'''

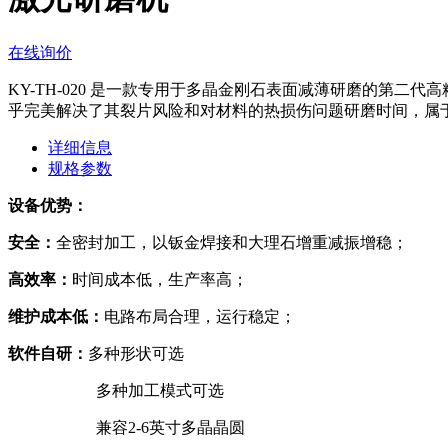
在线询价
KY-TH-020 是一款专用于多晶金刚石表面减薄研磨的第
乎完美解决了其裂片风险和对材料的热损伤问题研磨时间，属
详细信息
规格参数
设备优势：
安全：
全密封加工，以钣金焊接和大理石增重减振增稳；
高效率：
时间成本低，生产率高；
维护成本低：
电路布局合理，运行稳定；
软件自研：
多种形状可选
多种加工模式可选
兼容2-6英寸多晶晶圆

'''

● **Activity**
Each line of the material needs to be given again exactly, without any of its pictures.

● **Solution**
在线询价
KY-TH-020 是一款专用于多晶金刚石表面减薄研磨的第
乎完美解决了其裂片风险和对材料的热损伤问题研磨时间，属
详细信息
规格参数
设备优势：
安全：
全密封加工，以钣金焊接和大理石增重减振增稳；
高效率：
时间成本低，生产率高；
维护成本低：
电路布局合理，运行稳定；
软件自研：
多种形状可选
多种加工模式可选
兼容2-6英寸多晶晶圆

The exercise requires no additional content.